Eureka! Paracord Rifle Sling


----------



## jesstheshow (Nov 18, 2013)

I use a paracord lanyard at my workplace and I have tons of paracord laying around at home.. havent put too much stuff together with it though, haha

550 Paracord Strong Quality Lanyard Variety of by BlueStyles


----------



## Infidel (Dec 22, 2012)

Try a king Cobra weave on the sling, basically it's just another cobras weave over top of of that first cobra weave and it will widen the sling quite a bit. I made one for my oldest boys toy M4 and he loves it. You could possibly weave it into a single point sling if that sort of thing interests you.
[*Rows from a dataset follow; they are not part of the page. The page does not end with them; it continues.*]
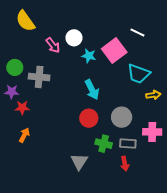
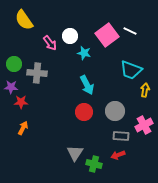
pink square: (114, 51) -> (107, 35), moved
yellow arrow: (153, 95) -> (145, 90), turned -72
pink cross: (152, 132) -> (144, 125), turned -30
green cross: (104, 144) -> (94, 164), moved
red arrow: (125, 164) -> (118, 155), turned 80

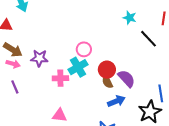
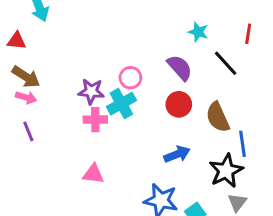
purple star: (39, 58) -> (91, 91), moved
red circle: (107, 70) -> (179, 104), moved
purple semicircle: (126, 79) -> (180, 68), moved
brown semicircle: (107, 82) -> (218, 117), moved, size x1.5

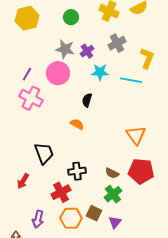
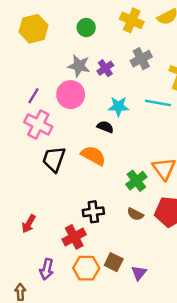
cyan star: (100, 72) -> (118, 107), moved
black semicircle: (87, 100) -> (105, 127), turned 96
orange semicircle: (77, 124) -> (93, 156), size x1.5
black trapezoid: (44, 153) -> (54, 159), moved, turned -140
green cross: (113, 194) -> (136, 181), moved

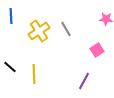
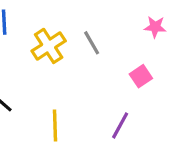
yellow line: (34, 74) -> (55, 125), moved

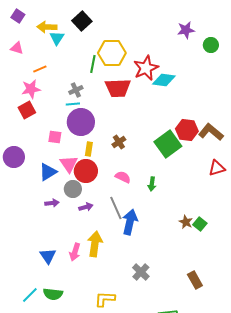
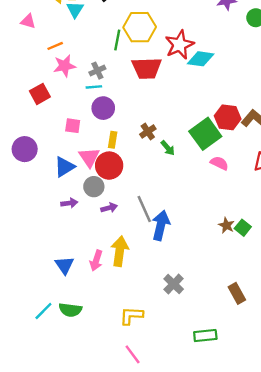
pink star: (31, 89) -> (65, 66), moved
purple circle: (81, 122) -> (103, 108), size x0.7
pink semicircle: (123, 177) -> (219, 163), moved
green arrow: (152, 184) -> (168, 148), moved, turned -48

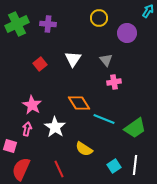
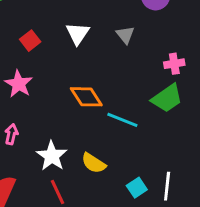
pink cross: (114, 82) -> (174, 64), moved
pink star: (32, 105) -> (19, 84), moved
white star: (55, 127) -> (52, 156), moved
green trapezoid: (135, 128) -> (167, 98), moved

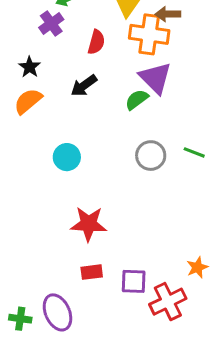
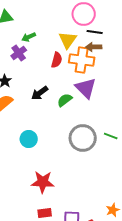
red semicircle: (96, 42) -> (57, 60), moved
green semicircle: (137, 100) -> (65, 100), moved
gray circle: (151, 156) -> (83, 138), size x1.4

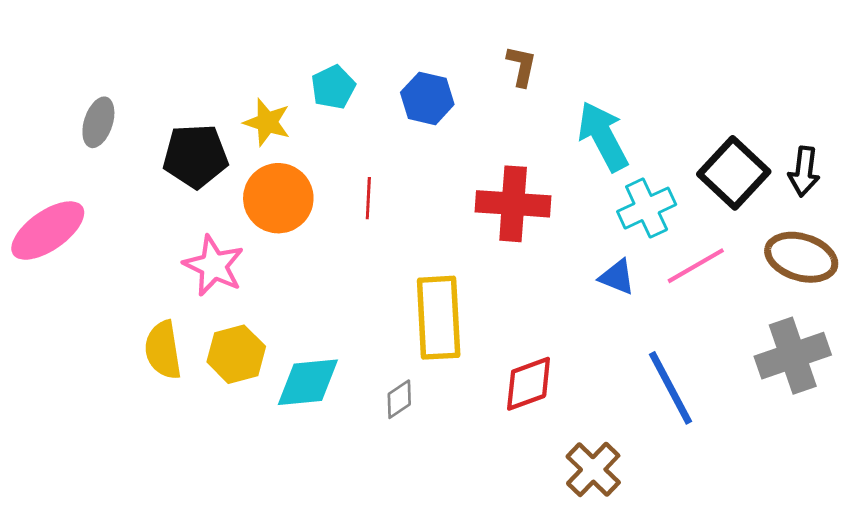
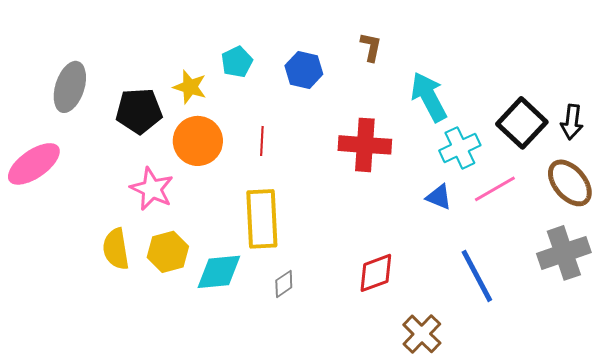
gray ellipse: (98, 122) -> (70, 87), size x1.4
brown ellipse: (801, 257) -> (570, 183), turned 33
yellow rectangle: (439, 318) -> (262, 219), moved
I've considered Paracord slings but I like leather so I'll stick with it, they are fun to make for the boys though.

-Infidel


----------



## indie (Sep 7, 2013)

Thanks! I'm heading out to the craft room *Of Doom* (in a deep, bass voice) to see if I can round up the paracord. Hopefully I have a 100' chunk of something that's not pink (hey, girls like survival bracelets too (used to sell them at markets)). I'll take pics if I manage to work something out.


----------



## indie (Sep 7, 2013)

Do you have an idea of how much cord it took to do it with the King Cobra, Infidel? I tried it tonight and it makes it about 1" wide, which is great, but I imagine it nearly doubles the cordage requirements. My longest length out there was 50' so I'll have to buy either way, plus I don't have a color I think he'd like. Except for black, but still only 50'. I ran out of ambition tonight but I think I'm going to try weaving through four strands and see how that turns out tomorrow.


----------



## Infidel (Dec 22, 2012)

I think I went through about 35' of cord but it's no where near a full size sling and I only did the king cobra at the upper portion that rides on the shoulder. If I were doing a full size sling I'd want at least 100' on hand maybe a bit more.

-Infidel


----------



## MikeyPrepper (Nov 29, 2012)

Where can I buy good cord


----------



## Infidel (Dec 22, 2012)

We bought ours at Home Depot but I'm sure there are online sources that offer a better color selection for cheaper. We bought the cord to make bracelets for my boys for Veteran's day. They each picked a Veteran in our family and made a bracelet in the colors of that Veteran's branch of the military. I think I paid $3.99 for each package of 50' eventually I plan to order up a bunch in a better color selection. They want to make something for Mom for Christmas so I'm going to need more anyway. If I find a good deal online somewhere I'll post the link.

-Infidel


----------